ネットワーク犯罪は解決ルールに見直しが必要

現代は、従来の法的手続きや報道基準では対応不可能な、脱法犯罪・人権侵害が生まれる時代です。問題には対応するという原則を考えるなら、〝従来のルール〟を見直さなければならないはずですが、現実はそうなってはいません。


ネットワーク犯罪は高難度の新・民衆犯罪

ここでいう脱法犯罪や脱法人権侵害とは、具体的には特殊詐欺などのネットワーク犯罪を指します。他には闇バイト、痴漢・盗撮コミュニティ、集団炎上行為、そして当HPで取り扱う不特定多数による組織的な嫌がらせも含まれます。

これら市民関与のネットワーク犯罪は、個人携帯の普及によって生まれました。水面下のつながりや不特定多数という形態による「不可視化性」「脱法性」、即時の連携が生む「機動性」「増幅性」、仲間へのアピールや加害依存による「無限進化」、一市民を標的にする「局所性」「嗜虐性」が特徴です。


新・民衆犯罪は裁判も報道もむつかしい

これら一連のネットワーク犯罪は、被害者や加害者は見えにくいため認知や摘発が難しい状況です。また事件が発覚しても、脱法手法の進化共有が進んでいることから、裁判にしにくかったり、報道の裏どりが難しかったりします。
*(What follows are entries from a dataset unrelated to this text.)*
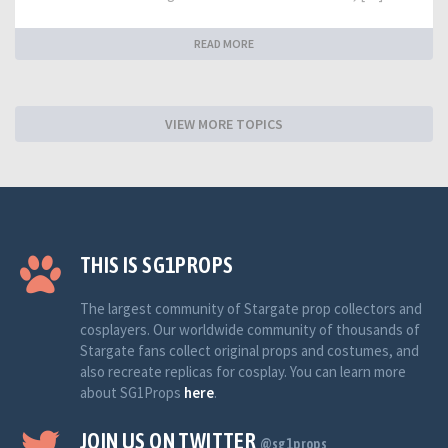
READ MORE
VIEW MORE TOPICS
THIS IS SG1PROPS
The largest community of Stargate prop collectors and
cosplayers. Our worldwide community of thousands of
Stargate fans collect original props and costumes, and
also recreate replicas for cosplay. You can learn more
about SG1Props
here
.
JOIN US ON TWITTER
@sg1props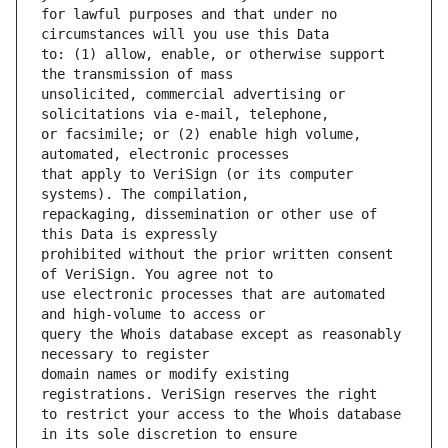
for lawful purposes and that under no 
to: (1) allow, enable, or otherwise support 
unsolicited, commercial advertising or 
or facsimile; or (2) enable high volume, 
that apply to VeriSign (or its computer 
repackaging, dissemination or other use of 
prohibited without the prior written consent 
use electronic processes that are automated 
query the Whois database except as reasonably 
domain names or modify existing 
to restrict your access to the Whois database 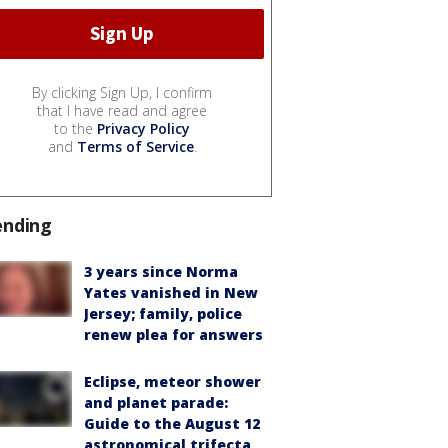
By clicking Sign Up, I confirm
that I have read and agree
to the
Privacy Policy
and
Terms of Service
.
ending
3 years since Norma
Yates vanished in New
Jersey; family, police
renew plea for answers
Eclipse, meteor shower
and planet parade:
Guide to the August 12
astronomical trifecta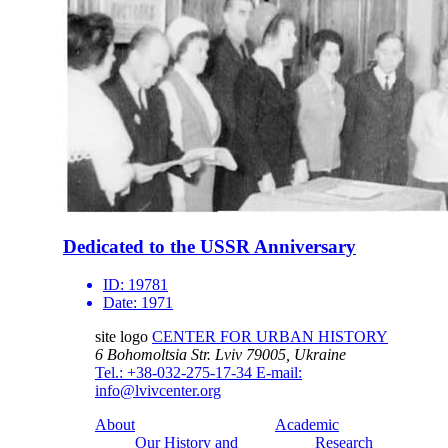
Dedicated to the USSR Anniversary
ID:
19781
Date:
1971
site logo
CENTER FOR URBAN HISTORY
6 Bohomoltsia Str.
Lviv 79005, Ukraine
Tel.: +38-032-275-17-34
E-mail:
info@lvivcenter.org
About
Academic
Our History and
Research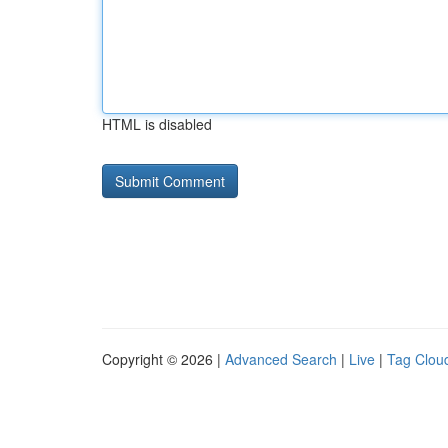
HTML is disabled
Copyright © 2026 |
Advanced Search
|
Live
|
Tag Clou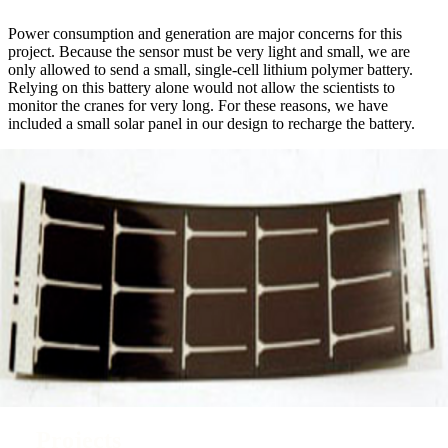
Power consumption and generation are major concerns for this
project. Because the sensor must be very light and small, we are
only allowed to send a small, single-cell lithium polymer battery.
Relying on this battery alone would not allow the scientists to
monitor the cranes for very long. For these reasons, we have
included a small solar panel in our design to recharge the battery.
Projects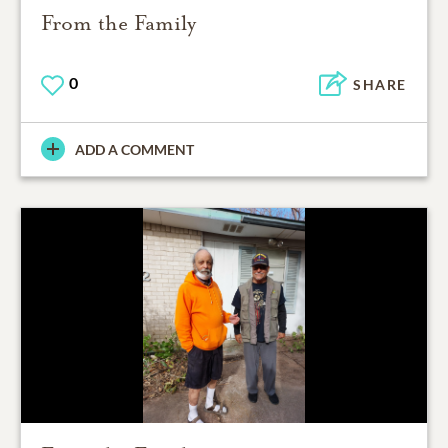
From the Family
0
SHARE
ADD A COMMENT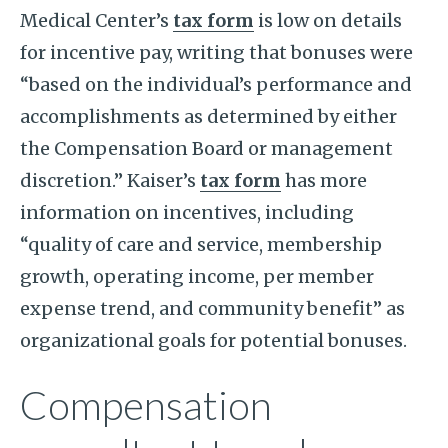
Medical Center’s
tax form
is low on details
for incentive pay, writing that bonuses were
“based on the individual’s performance and
accomplishments as determined by either
the Compensation Board or management
discretion.” Kaiser’s
tax form
has more
information on incentives, including
“quality of care and service, membership
growth, operating income, per member
expense trend, and community benefit” as
organizational goals for potential bonuses.
Compensation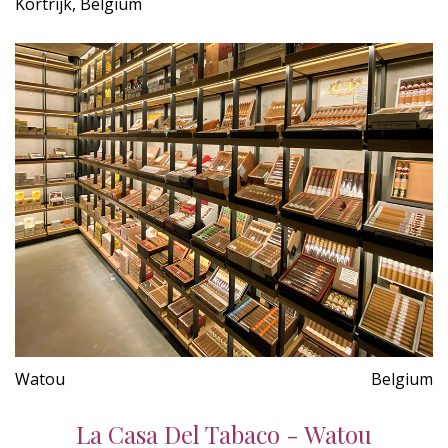
Kortrijk, Belgium
Watou
Belgium
La Casa Del Tabaco - Watou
そのため、ネットワーク犯罪の種類によっては、標的となった個人が救済に全くあずかれない状況が発生しています。その最たる例が、集団炎上行為や、集 ス トと呼ばれる苛烈な個人いじめです。


ネットワーク犯罪を想定していない解決ルール

個人携帯以前の時代には、犯罪やいじめにおいて、一般市民が匿名のまま組織化することや、組織の枠を超えた連携は想定されていませんでした。現在の社会的手続きや報道の基準は、携帯以前の時代の内容です。現代の犯罪文化の変容に適応していません。


旧来のルールは案件の拾い上げにおいても問題があります。加害ネットワークが不可視化、被害がビンポイント、グレーな手法と悪条件が重なった場合、認知には加害者や被害者の証言気概に手がかりがなく、事件が埋没しやすい。また全て裏どりが取れることはなく、状況証拠を積み重ねて推測するしかない場合も発生します。

これが法的手続きや報道と相性が悪いのです。従来のように、記者会見や裁判など公的事実のみを、社会認知や報道の基準にすると、前時代と比較にならない破壊力の攻撃が見過ごされてしまう可能性が出てくるのです。


ルール絶対視の弊害

また場合によっては、この従来の〝ルール〟が、被害者を封じ込めたり負担を増やす逆転現象が生じます。特にS ス ト案件では顕著です。私の5年以上に及ぶ相談周知活動からいうと、この状況変化とルールの不適合は、救済役の公職で、あまり問題だと認識されていないようです。

人のためにルールが存在しているのに、問題解決や救済を主眼におかず、前時代からのルール遵守を優先している。そんな雰囲気
をしばしば感じます。


不作為の理由に〝ルール〟を持ち出してよいのか

また地域の人間関係が泥沼化することもあるS ス ト案件では、軋轢を嫌う立場から、"ルール〟を動かない理由に持ち出す状況すら発生しています。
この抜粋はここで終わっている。